*WHAT TO WORK ON:*
Across the listing below, how many lines contain the string "Sayılı"? Only the number is needed.

-- DATA FOR THIS TASK follows --

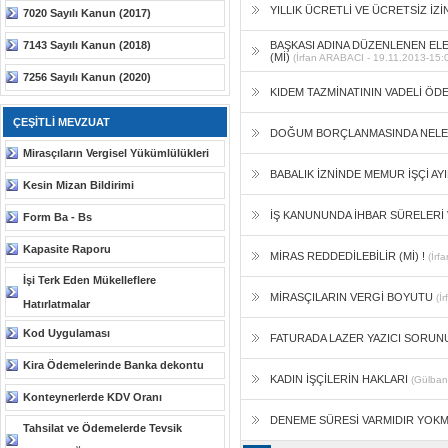
YILLIK ÜCRETLİ VE ÜCRETSİZ İZ
7020 Sayılı Kanun (2017)
7143 Sayılı Kanun (2018)
BAŞKASI ADINA DÜZENLENEN ELE
(Mİ)
(İrfan ARABACI - 19.11.2013-15:
7256 Sayılı Kanun (2020)
KIDEM TAZMİNATININ VADELİ ÖD
ÇEŞİTLİ MEVZUAT
DOĞUM BORÇLANMASINDA NELE
Mirasçıların Vergisel Yükümlülükleri
BABALIK İZNİNDE MEMUR İŞÇİ AYI
Kesin Mizan Bildirimi
İŞ KANUNUNDA İHBAR SÜRELERİ 
Form Ba - Bs
Kapasite Raporu
MİRAS REDDEDİLEBİLİR (Mİ) !
(İrf
İşi Terk Eden Mükelleflere
MİRASÇILARIN VERGİ BOYUTU
(İ
Hatırlatmalar
Kod Uygulaması
FATURADA LAZER YAZICI SORU
Kira Ödemelerinde Banka dekontu
KADIN İŞÇİLERİN HAKLARI
(Gülba
Konteynerlerde KDV Oranı
DENEME SÜRESİ VARMIDIR YOK
Tahsilat ve Ödemelerde Tevsik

-- DATA FOR THIS TASK concluded --

*WRITTEN RESPONSE:*
3